Task brief:
Search the data for "week". Return each matching line.

Provided information:
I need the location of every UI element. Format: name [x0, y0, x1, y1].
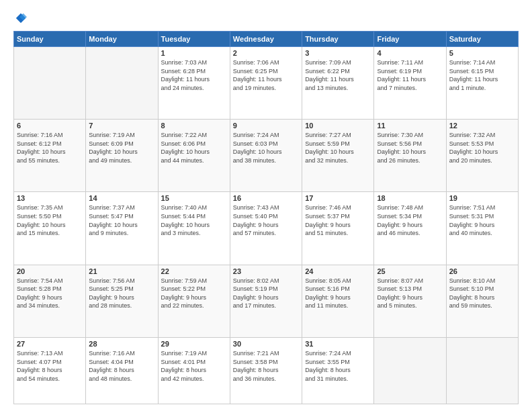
day-info: Sunrise: 7:19 AM Sunset: 4:01 PM Dayligh… — [161, 349, 227, 383]
calendar-cell: 29Sunrise: 7:19 AM Sunset: 4:01 PM Dayli… — [158, 337, 230, 404]
day-number: 29 — [161, 340, 227, 348]
calendar-cell: 14Sunrise: 7:37 AM Sunset: 5:47 PM Dayli… — [86, 192, 158, 265]
day-number: 15 — [161, 194, 227, 202]
page: SundayMondayTuesdayWednesdayThursdayFrid… — [0, 0, 532, 411]
day-info: Sunrise: 7:06 AM Sunset: 6:25 PM Dayligh… — [233, 58, 299, 92]
calendar-cell: 7Sunrise: 7:19 AM Sunset: 6:09 PM Daylig… — [86, 120, 158, 192]
calendar-cell: 22Sunrise: 7:59 AM Sunset: 5:22 PM Dayli… — [158, 265, 230, 337]
day-number: 24 — [305, 267, 371, 275]
calendar-week-row: 1Sunrise: 7:03 AM Sunset: 6:28 PM Daylig… — [14, 47, 519, 120]
calendar-cell — [14, 47, 86, 120]
day-number: 30 — [233, 340, 299, 348]
day-header-thursday: Thursday — [302, 32, 374, 47]
calendar-cell: 10Sunrise: 7:27 AM Sunset: 5:59 PM Dayli… — [302, 120, 374, 192]
calendar-cell: 27Sunrise: 7:13 AM Sunset: 4:07 PM Dayli… — [14, 337, 86, 404]
day-info: Sunrise: 7:09 AM Sunset: 6:22 PM Dayligh… — [305, 58, 371, 92]
day-info: Sunrise: 7:22 AM Sunset: 6:06 PM Dayligh… — [161, 131, 227, 165]
calendar-cell: 16Sunrise: 7:43 AM Sunset: 5:40 PM Dayli… — [230, 192, 302, 265]
day-info: Sunrise: 7:24 AM Sunset: 3:55 PM Dayligh… — [305, 349, 371, 383]
calendar-cell: 5Sunrise: 7:14 AM Sunset: 6:15 PM Daylig… — [446, 47, 518, 120]
calendar-cell: 9Sunrise: 7:24 AM Sunset: 6:03 PM Daylig… — [230, 120, 302, 192]
calendar-cell: 2Sunrise: 7:06 AM Sunset: 6:25 PM Daylig… — [230, 47, 302, 120]
day-info: Sunrise: 7:13 AM Sunset: 4:07 PM Dayligh… — [17, 349, 83, 383]
day-number: 26 — [449, 267, 515, 275]
day-info: Sunrise: 8:05 AM Sunset: 5:16 PM Dayligh… — [305, 277, 371, 310]
day-number: 4 — [377, 49, 443, 57]
calendar-cell: 19Sunrise: 7:51 AM Sunset: 5:31 PM Dayli… — [446, 192, 518, 265]
day-info: Sunrise: 7:59 AM Sunset: 5:22 PM Dayligh… — [161, 277, 227, 310]
day-header-sunday: Sunday — [14, 32, 86, 47]
day-info: Sunrise: 7:46 AM Sunset: 5:37 PM Dayligh… — [305, 203, 371, 237]
day-header-tuesday: Tuesday — [158, 32, 230, 47]
calendar-cell — [374, 337, 446, 404]
logo — [13, 12, 27, 24]
day-info: Sunrise: 7:14 AM Sunset: 6:15 PM Dayligh… — [449, 58, 515, 92]
calendar-cell: 28Sunrise: 7:16 AM Sunset: 4:04 PM Dayli… — [86, 337, 158, 404]
calendar-cell: 3Sunrise: 7:09 AM Sunset: 6:22 PM Daylig… — [302, 47, 374, 120]
day-number: 18 — [377, 194, 443, 202]
day-header-saturday: Saturday — [446, 32, 518, 47]
logo-icon — [15, 12, 27, 24]
day-number: 14 — [89, 194, 154, 202]
day-number: 22 — [161, 267, 227, 275]
calendar-header-row: SundayMondayTuesdayWednesdayThursdayFrid… — [14, 32, 519, 47]
calendar-week-row: 6Sunrise: 7:16 AM Sunset: 6:12 PM Daylig… — [14, 120, 519, 192]
day-info: Sunrise: 7:16 AM Sunset: 4:04 PM Dayligh… — [89, 349, 154, 383]
calendar-week-row: 13Sunrise: 7:35 AM Sunset: 5:50 PM Dayli… — [14, 192, 519, 265]
calendar-cell: 30Sunrise: 7:21 AM Sunset: 3:58 PM Dayli… — [230, 337, 302, 404]
day-number: 27 — [17, 340, 83, 348]
day-info: Sunrise: 7:27 AM Sunset: 5:59 PM Dayligh… — [305, 131, 371, 165]
day-number: 19 — [449, 194, 515, 202]
day-number: 5 — [449, 49, 515, 57]
calendar-cell — [446, 337, 518, 404]
day-info: Sunrise: 7:54 AM Sunset: 5:28 PM Dayligh… — [17, 277, 83, 310]
calendar-cell: 23Sunrise: 8:02 AM Sunset: 5:19 PM Dayli… — [230, 265, 302, 337]
day-number: 17 — [305, 194, 371, 202]
day-number: 25 — [377, 267, 443, 275]
day-number: 28 — [89, 340, 154, 348]
calendar-cell — [86, 47, 158, 120]
day-info: Sunrise: 7:40 AM Sunset: 5:44 PM Dayligh… — [161, 203, 227, 237]
day-info: Sunrise: 7:32 AM Sunset: 5:53 PM Dayligh… — [449, 131, 515, 165]
day-number: 1 — [161, 49, 227, 57]
day-number: 3 — [305, 49, 371, 57]
day-header-friday: Friday — [374, 32, 446, 47]
calendar-cell: 15Sunrise: 7:40 AM Sunset: 5:44 PM Dayli… — [158, 192, 230, 265]
calendar-cell: 17Sunrise: 7:46 AM Sunset: 5:37 PM Dayli… — [302, 192, 374, 265]
calendar-cell: 26Sunrise: 8:10 AM Sunset: 5:10 PM Dayli… — [446, 265, 518, 337]
day-info: Sunrise: 8:07 AM Sunset: 5:13 PM Dayligh… — [377, 277, 443, 310]
day-number: 21 — [89, 267, 154, 275]
calendar-cell: 12Sunrise: 7:32 AM Sunset: 5:53 PM Dayli… — [446, 120, 518, 192]
day-number: 6 — [17, 122, 83, 130]
calendar-cell: 1Sunrise: 7:03 AM Sunset: 6:28 PM Daylig… — [158, 47, 230, 120]
calendar-cell: 13Sunrise: 7:35 AM Sunset: 5:50 PM Dayli… — [14, 192, 86, 265]
day-info: Sunrise: 7:35 AM Sunset: 5:50 PM Dayligh… — [17, 203, 83, 237]
day-info: Sunrise: 7:11 AM Sunset: 6:19 PM Dayligh… — [377, 58, 443, 92]
day-info: Sunrise: 7:43 AM Sunset: 5:40 PM Dayligh… — [233, 203, 299, 237]
day-info: Sunrise: 7:56 AM Sunset: 5:25 PM Dayligh… — [89, 277, 154, 310]
day-number: 9 — [233, 122, 299, 130]
header — [13, 12, 519, 24]
calendar-cell: 21Sunrise: 7:56 AM Sunset: 5:25 PM Dayli… — [86, 265, 158, 337]
day-number: 10 — [305, 122, 371, 130]
day-number: 12 — [449, 122, 515, 130]
calendar-cell: 24Sunrise: 8:05 AM Sunset: 5:16 PM Dayli… — [302, 265, 374, 337]
day-number: 8 — [161, 122, 227, 130]
day-number: 31 — [305, 340, 371, 348]
calendar-cell: 4Sunrise: 7:11 AM Sunset: 6:19 PM Daylig… — [374, 47, 446, 120]
day-number: 16 — [233, 194, 299, 202]
day-info: Sunrise: 8:02 AM Sunset: 5:19 PM Dayligh… — [233, 277, 299, 310]
day-header-monday: Monday — [86, 32, 158, 47]
day-info: Sunrise: 7:37 AM Sunset: 5:47 PM Dayligh… — [89, 203, 154, 237]
day-info: Sunrise: 7:21 AM Sunset: 3:58 PM Dayligh… — [233, 349, 299, 383]
day-info: Sunrise: 7:51 AM Sunset: 5:31 PM Dayligh… — [449, 203, 515, 237]
calendar-cell: 6Sunrise: 7:16 AM Sunset: 6:12 PM Daylig… — [14, 120, 86, 192]
day-info: Sunrise: 7:24 AM Sunset: 6:03 PM Dayligh… — [233, 131, 299, 165]
calendar-week-row: 27Sunrise: 7:13 AM Sunset: 4:07 PM Dayli… — [14, 337, 519, 404]
day-number: 7 — [89, 122, 154, 130]
calendar-table: SundayMondayTuesdayWednesdayThursdayFrid… — [13, 31, 519, 404]
day-info: Sunrise: 7:30 AM Sunset: 5:56 PM Dayligh… — [377, 131, 443, 165]
day-info: Sunrise: 7:03 AM Sunset: 6:28 PM Dayligh… — [161, 58, 227, 92]
calendar-cell: 31Sunrise: 7:24 AM Sunset: 3:55 PM Dayli… — [302, 337, 374, 404]
calendar-cell: 8Sunrise: 7:22 AM Sunset: 6:06 PM Daylig… — [158, 120, 230, 192]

Task answer:
calendar-week-row: 1Sunrise: 7:03 AM Sunset: 6:28 PM Daylig… — [14, 47, 519, 120]
calendar-week-row: 6Sunrise: 7:16 AM Sunset: 6:12 PM Daylig… — [14, 120, 519, 192]
calendar-week-row: 13Sunrise: 7:35 AM Sunset: 5:50 PM Dayli… — [14, 192, 519, 265]
calendar-week-row: 27Sunrise: 7:13 AM Sunset: 4:07 PM Dayli… — [14, 337, 519, 404]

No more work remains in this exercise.